Cet amour-là

"Elle dit: non, ne pleurez pas, ce n'est pas triste, en rien, en aucun cas. Il s'agit de vous et de pas vous, oubliez votre personne, ça n'a aucune importance. Il ne faut pas se prendre pour un héros. Vous êtes rien. C'est ce qui me plaît. Restez comme ça. Ne changez pas. Restez. On va lire ensemble."

Yann Andréa

Vente de fleurs au château

Je n’ai pas l’habitude de t’écrire depuis mon ordinateur, sur mes genoux, dans un train. C’est que Louis Amstrong me susurre des mots doux qui rythment parfaitement l’avancée de cet après midi d’une blancheur hagarde et vacancière. Le train roule doucement, on voit les voitures et les camions qui ponctuent la ligne d’horizon à mesure qu’elle se mue de maisons mitoyennes en arbres et plantations. L’hiver se traine, humide et repoussant. Il campe dans ma gorge et obstrue mes narines. Il a même tordu ma voix. L’hiver nous colle à la peau et ne veut pas détacher la laisse. Il aime nous voir suffoquer, supplier, oublier.

(C’est fou, je passe devant des locaux de la marque Quelle : d’un autre âge, le logo fait foi, les fenêtres donnent sur des piles infinies de boîtes à chaussures et de catalogues jaunis).

Ça sent les vacances, ça sent l’innocence. Je suis dans un wagon vide et bruyant. Vide puisque je suis seule à mes places, pas de voisin direct. Plein parce qu’il y a ces amis, cette famille. Deux couples et quatre enfants si j’ai bien compté. Je suis assez sûre de moi pour les marmots puisqu’ils gesticulent constamment et qu’ils ont probablement escaladé tous les compartiments à bagages du wagon. Pour les parents, je les devine dans un groupe de six fauteuils ; je sais qu’il n’y a que deux « mamans », qu’il y a aussi un « Daddy » et un « Eric » qui est peut être le papa d’un autre. Et tout ça me berce et m’irrite. Ça me berce parce que ça me rappelle du déjà vu, un sentiment dans l’estomac et les sandwichs au pain de mie que maman faisait autrefois, quand on allait à Paris. Ça m’irrite parce que j’ai décidé que je n’étais plus, que je ne ferais plus, que je ne reproduirais pas. Les bottes aigle et la raie sur le côté. Les oreilles bien dégagées et le vote à droite. La pomme en dessert, les chaussures de marche et les occupations pragmatiques. Le sac à dos, la gourde et le mépris de l’art.
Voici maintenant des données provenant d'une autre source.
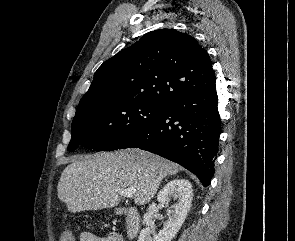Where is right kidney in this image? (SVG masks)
<instances>
[{"label":"right kidney","instance_id":"obj_1","mask_svg":"<svg viewBox=\"0 0 295 241\" xmlns=\"http://www.w3.org/2000/svg\"><path fill=\"white\" fill-rule=\"evenodd\" d=\"M193 198L191 183L186 179H174L168 182L157 195V202L152 203L143 217L146 225L140 232L138 241H171L180 230L190 210ZM173 199L177 201L173 210L169 211V219L158 234L155 233L153 216L158 210ZM152 235V236H151Z\"/></svg>","mask_w":295,"mask_h":241}]
</instances>
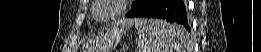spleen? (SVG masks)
Masks as SVG:
<instances>
[{"label":"spleen","mask_w":261,"mask_h":52,"mask_svg":"<svg viewBox=\"0 0 261 52\" xmlns=\"http://www.w3.org/2000/svg\"><path fill=\"white\" fill-rule=\"evenodd\" d=\"M142 52H181L187 45V36L175 24L158 19H139L135 22ZM172 33L171 38L165 34Z\"/></svg>","instance_id":"3e777b00"}]
</instances>
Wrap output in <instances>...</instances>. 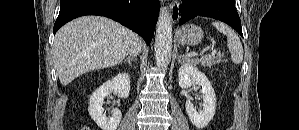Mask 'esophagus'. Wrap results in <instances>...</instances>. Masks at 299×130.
Segmentation results:
<instances>
[{"label":"esophagus","instance_id":"1","mask_svg":"<svg viewBox=\"0 0 299 130\" xmlns=\"http://www.w3.org/2000/svg\"><path fill=\"white\" fill-rule=\"evenodd\" d=\"M170 11V20L172 23H176L180 18L179 8L177 3H170L169 5Z\"/></svg>","mask_w":299,"mask_h":130}]
</instances>
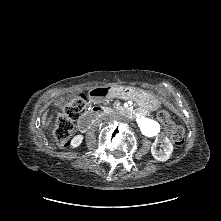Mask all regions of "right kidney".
Segmentation results:
<instances>
[{"label":"right kidney","mask_w":221,"mask_h":221,"mask_svg":"<svg viewBox=\"0 0 221 221\" xmlns=\"http://www.w3.org/2000/svg\"><path fill=\"white\" fill-rule=\"evenodd\" d=\"M83 141V135H76L71 141V147L76 148L80 146Z\"/></svg>","instance_id":"right-kidney-1"}]
</instances>
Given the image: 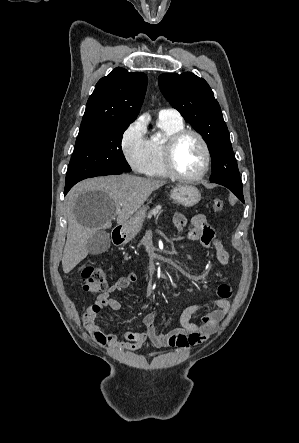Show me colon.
<instances>
[{"instance_id": "colon-1", "label": "colon", "mask_w": 299, "mask_h": 443, "mask_svg": "<svg viewBox=\"0 0 299 443\" xmlns=\"http://www.w3.org/2000/svg\"><path fill=\"white\" fill-rule=\"evenodd\" d=\"M224 209V201L222 199H215L213 201V210L217 213ZM83 289L90 293H98L107 287V276L103 267L86 266L82 270ZM93 310L99 313L101 310L94 305Z\"/></svg>"}]
</instances>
J’étais en train de macérer quand une image est revenue, ou plutôt une sensation. Quand j’étais enfant, ce train, cette ligne, ce temps, c’était la droite du père, ma destination. Ou plutôt, mon origine, puisque quitter Paris n’est devenu synonyme de vacances que depuis peu. C’est depuis toujours une libération. Et, quitter Paris, c’était un douloureux apaisement. Il fallait passer par le confessionnal. Il fallait embrasser la joue gluante et froide. Il fallait dire qu’on aime cette déchéance et que les quelques jours scotchées à un écran nous avaient comblées. En somme, il fallait mentir et croire à ses mensonges. Il fallait rentrer pour voir une mère perdue, pour ses reproches sur l’odeur dégueulasse de nos fringues d’enfants. Il fallait rentrer pour se laver. Il fallait rentrer pour apprendre à manger, à se lever, à se laver soi. Il fallait rentrer pour oublier la bouteille de coca. Il fallait rentrer pour exorciser le regard larmoyant. Il fallait rentrer entre ennemies.

Je ne sais pas pourquoi je te dis tout ça. Tu as toujours été mon réceptacle à idées de merde. Tu n’en as jamais été souillée. Tu n’as jamais failli à ce nous citadelle.

Les enfants qui se découvraient et se mesuraient les uns les autres, dans deux catégories distinctes, les grands, de 8 ans et les petites de 6 ans, ont fini de se jauger : on sait qui est la plus jolie. Et le mépris des mini tyrans pointe le bout de son nez. On se frappe sans le vouloir et on n’entend que ce que l’on veut. Les parents, occupés à caqueter entre eux, ignorent les hurlements des bambins. Moi, je les entends, et je sais que notre salut ne viendra pas d’eux.

A ma femme.

1 commentaire:

Anonyme a dit…

bien reçu...
oh comme je ne veux/peux pas accepter ta dernière phrase...je la refuse. Dans le vide, pour du vent mais quel vent, mon dieu quel vent!Parmi les (au delà des)merveilleux nuages?!